Search result grouping by N fields

I am a total newbie so forgive me if this is answered in the latest documentation and I just haven't seen it.

Is there native (configurable) support for search result grouping by N user selected fields? I have an index with 100 million docs and roughly 200 fields. I'd like to run a search (even a "get all" search) with a field set I choose (say up to 20) and get a unique result set "grouped" by the field set I chose at runtime. I expect high cardinality. I also require user defined sorts and some basic stats with each unique result (count and sum(field).

I've read that the latest Solr can support this but only up to a max of N=4.

Perhaps you could provide a simple example to clarify your expectation.

Sure. So the index has 200 fields and 100M docs. The user wants to browse the data to look for patterns based on some key fields they expect to be relevant. So they run a search like q=* and choose a field list of A, B, C, D, E, F, G, H, I, and J, and a sort of B ascending. The user expects the results to be grouped by those 10 fields, meaning the docs are rolled up where there are exact value matches for the 10 fields. The user can see a count of how many docs are in each group, and the sum of a number field X.

Count, Sum, A, B, C, ... (headers)
10, 45.678, Jim, 10 Main Street, 1/1/2016, ... (there are 10 docs in the index that have the same values for the 10 fields requested)
35, 34545.56, Jane, 11 Main Street, 2/3/2015, ...

This is possible in ES using the scripting support of the Terms Aggregation. E.g. the user selects the fields they are interested in, that list is passed to the terms agg as a script, and the script extracts the each of the field values for aggregating.

The downside to this approach is that it'll be slower, since the script won't be able to use certain internal optimizations. But it'll do the job.

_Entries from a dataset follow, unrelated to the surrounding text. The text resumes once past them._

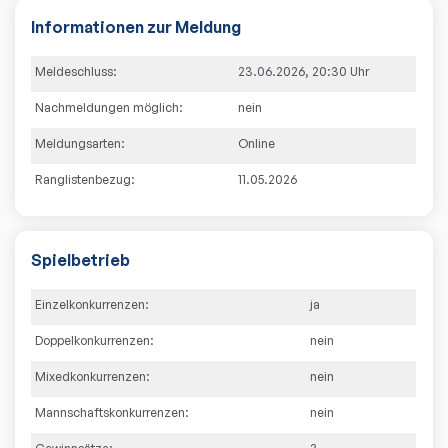
Informationen zur Meldung
Meldeschluss:
23.06.2026
,
20:30
Uhr
Nachmeldungen möglich:
nein
Meldungsarten:
Online
Ranglistenbezug:
11.05.2026
Spielbetrieb
Einzelkonkurrenzen:
ja
Doppelkonkurrenzen:
nein
Mixedkonkurrenzen:
nein
Mannschaftskonkurrenzen:
nein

If you know what fields are selectable, and in what combinations, you can use the copy_to functionality to create a special "combined" field to aggregate

Thanks Zachary. I see the section "Multi-field terms aggregation" in the docs now. I have a couple follow up questions.

Do field terms hold on to deleted values? So I have a field called Animal and it's indexed terms are "cat", "dog", "bird". If I delete all the docs that contain Animal=bird, then soon after (seconds, minutes?) ask for all the terms on Animal will I still see "bird"?

Most fields in my indexes are high-cardinality (can be in the 7 figures). I read that setting "size" to 0 is bad - "Don’t use this on high-cardinality fields as this will kill both your CPU since terms need to be return sorted, and your network.” From your experience would it be reasonable to set the "size" to the shard doc count, say 10,000,000 while also using script to group by 10 or more fields? Of course load testing is the only way to answer performance questions, but does this scenario sound performant to you (for real time user searches)?

Potentially, for a brief moment. Elasticsearch offers "near real-time" search, meaning that search results "lag" behind real-time by a certain amount. Under default settings, this lag is one second, as defined by the refresh_interval setting. So if you delete all the documents containing "bird" (and can do that in under one second) then quickly query before the 1s threshold, you'll see some "bird" docs returned.

A second later, the refresh cycle ticks over and the segments are updated, and those "bird" documents will no longer be visible. You can read more about it here: Near Real-Time Search | Elasticsearch: The Definitive Guide [2.x] | Elastic

From your experience would it be reasonable to set the "size" to the shard doc count, say 10,000,000 while also using script to group by 10 or more fields?

This would give me pause as well. What you're telling ES is to calculate the top 10m documents even though you just want the top 10. The larger shard_size exists to help provide better accuracy to your top n results by collecting a larger candidate pool before pruning locally.

But under most data distributions (e.g. a zipf distribution or power law, where the top results are highly prevalent and it quickly falls into a long-tail of low occurrence terms), you don't need many more results to guarantee the top n are accurate, because of the quick falloff. E.g. shard_size of 50 or 100 is sufficient to guarantee the top 10 are accurate under a normal power law.

The problem with large shard_sizes is that it adds a ton of memory overhead (you have to maintain a priority queue 10m deep). And this is done per-shard, so if you have multiple shards on one node, you'll have higher overhead than you may expect. And it's a lot of wasted work really.